Nationalrat. Das Anti­kor­ruptions­volks­begehren wurde jetzt im Justizausschuss erörtert. 71 Prozent der Forderungen sind demnach noch offen.

307.629 Österreicher*innen haben im vergangenen Jahr das sogenannte Anti­kor­ruptions­volks­begehren unterzeichnet. Sie orten ein strukturelles Problem mit Korruption in Österreich und sorgen sich angesichts zuletzt öffentlich gewordener Fälle um den Rechtsstaat, schildert die Parlamentskorrespondenz.

Nun hat sich der Justizausschuss des Nationalrats in einem Expert*innenhearing mit den insgesamt 72 Forderungen der Initiative zur Stärkung der Unabhängigkeit der Justiz und des Rechtsstaats sowie zu Anstand und Integrität in der Politik befasst. In einem ersten Teil ging es dabei um Verfassungsfragen bzw. um Anliegen, für die Kanzleramtsministerin Karoline Edtstadler in der Regierung zuständig ist.

Als Expert*innen zu diesem Block waren geladen:

  • Mathis Fister, Universitätsprofessor für Verfassungsrecht und Verwaltungsrecht an der Johannes Keppler Universität Linz
  • der ehemalige Präsident des Verwaltungsgerichtshofs Clemens Jabloner
  • Rechtsanwältin Bettina Knötzl, Präsidentin des Beirats von Transperancy International
  • Rechtswissenschaftler Konrad Lachmayer, Universitätsprofessor an der Sigmund Freud Privatuniversität Wien
  • Rechtsanwalt Christoph Völk, Experte für Medienrecht, Wirtschaftsrecht, Wettbewerbsrecht und Strafrecht

Die Forderungen des Volksbegehrens wurden dabei zum Teil durchaus positiv bewertet, gleichzeitig warnten manche Expert*innen aber davor, über das Ziel hinauszuschießen. Man müsse auch gegenläufige Interessen berücksichtigen, hielt etwa Fest fest. Allgemein gab Knötzl zu bedenken, dass Transparenz ein wichtiges Instrument zur Vorbeugung von Korruption sei.

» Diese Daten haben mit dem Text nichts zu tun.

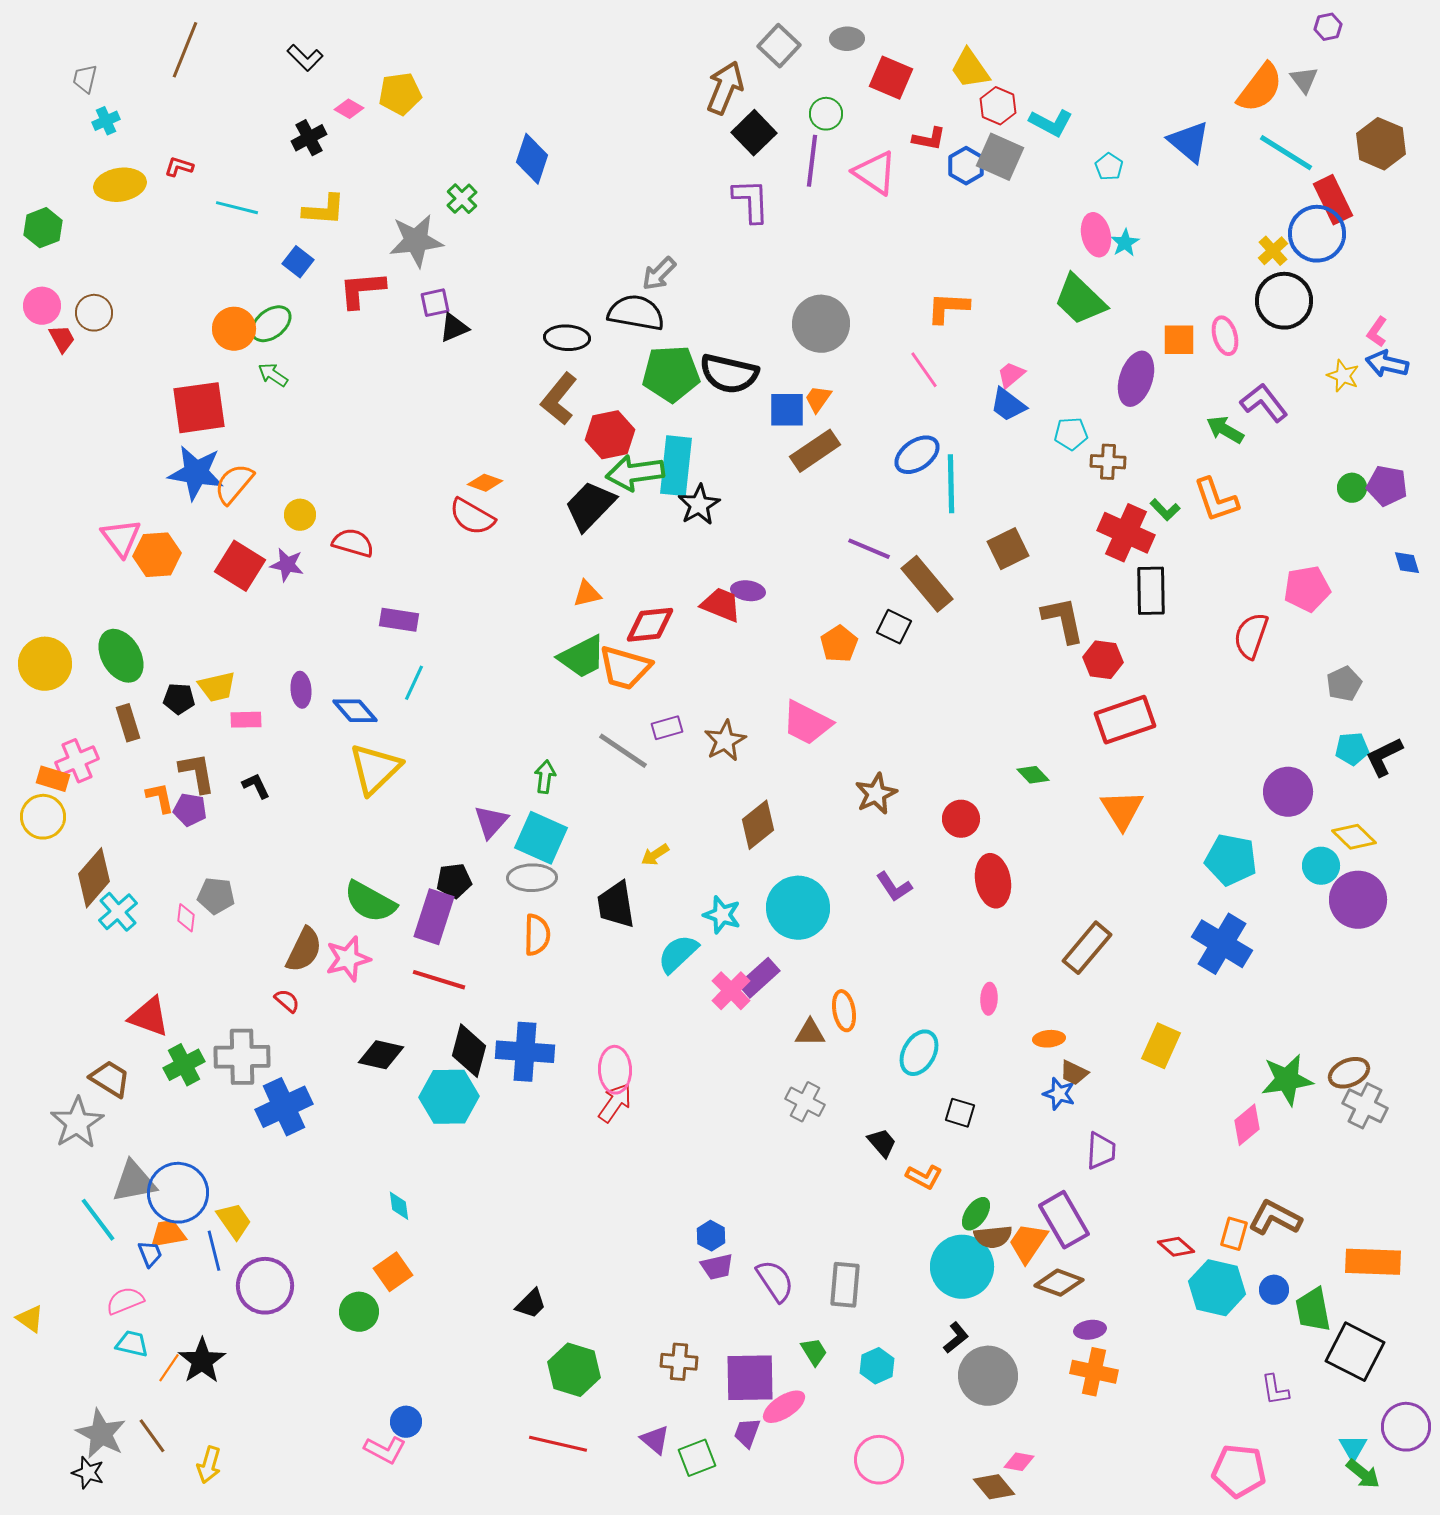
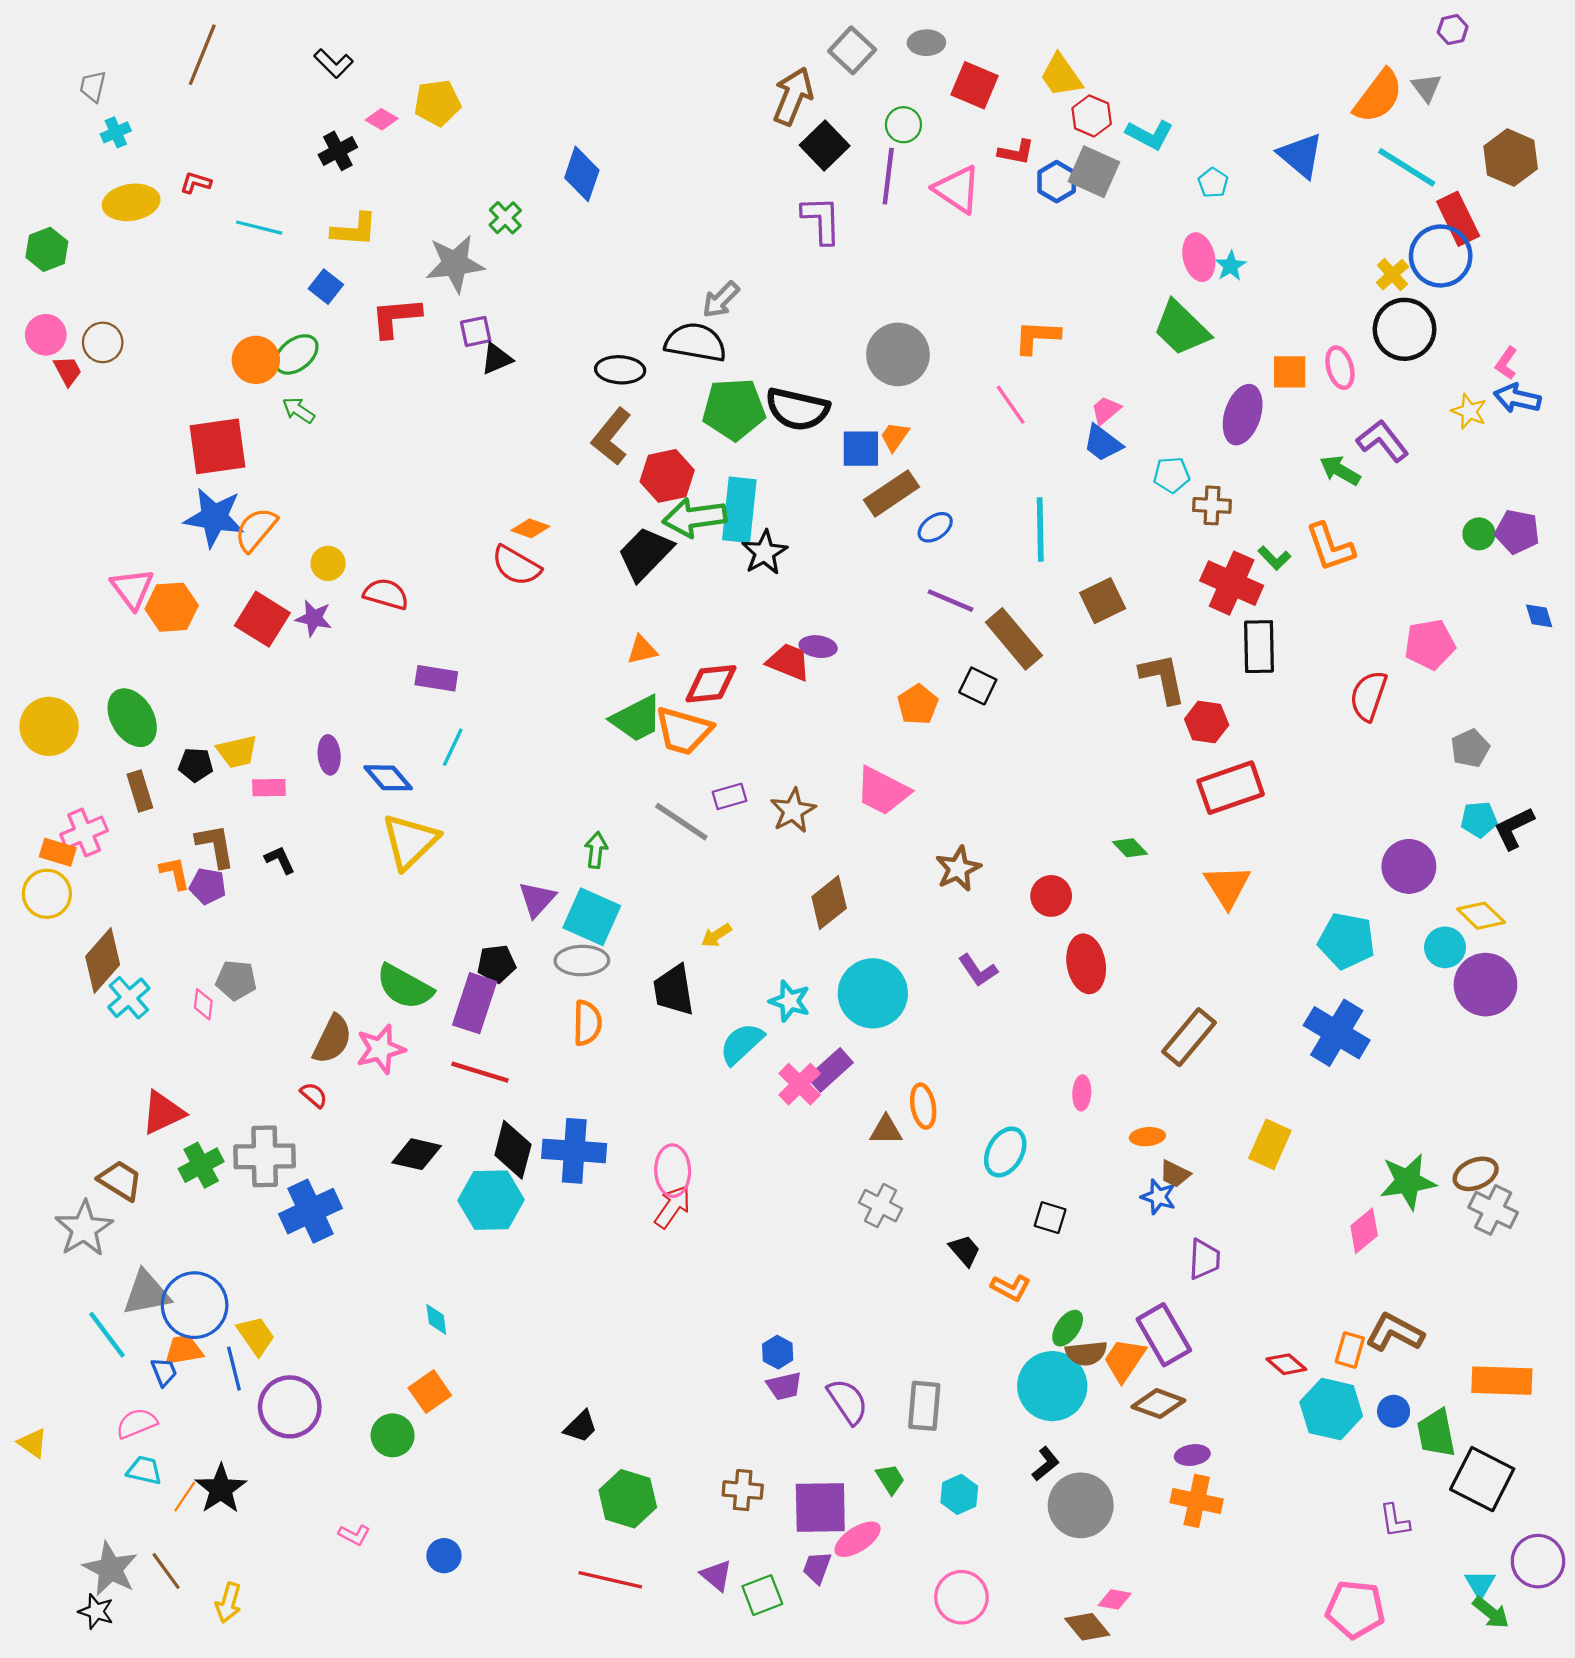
blue ellipse: (917, 455) -> (935, 527), moved, size x0.7
red triangle: (149, 1017) -> (163, 1113), turned -45
pink L-shape: (385, 1450) -> (354, 1535), moved, size x0.7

Ministerin Edtstadler zeigte sich in Bezug auf das Informationsfreiheitsgesetz weiterhin zuversichtlich. Die Regierung werde auch hier – wie beim Antikorruptionspaket – „einen Abschluss setzen“, ist sie überzeugt.

„71% der Forderungen noch offen“

Eingeleitet wurde das von Ausschussvorsitzender Michaela Steinacker geleitete Hearing mit Stellungnahmen der Initiator*innen des Volksbegehrens Martin Kreutner, Heinz Mayer, Heide Schmidt und Peter Michael Ikrath. Angesichts der niedrigen Vertrauenswerte der Bevölkerung in die Politik und staatliche Einrichtungen sei es dringend notwendig, „die Sümpfe und sauren Wiesen trockenzulegen“, griff Kreutner, jahrelang Leiter der österreichischen Anti-Korruptionsbehörde und Geschäftsführer der internationalen Anti-Korruptions-Akademie IACA, ein aus dem Jahr 1980 stammendes Zitat des damaligen Bundespräsidenten Rudolf Kirchschläger auf.

Gleichzeitig wies er auf die mahnenden Worte des heutigen Bundespräsidenten Alexander Van der Bellen hin. Um die Parteien dabei zu unterstützen, den aktuellen „Wasserschaden“ zu beheben, hatte Kreutner eine Rohrzange mitgebracht – angesichts der notwendigen Zweidrittelmehrheit für viele Anliegen sieht er nicht nur die Koalitionsparteien, sondern auch die Opposition gefordert.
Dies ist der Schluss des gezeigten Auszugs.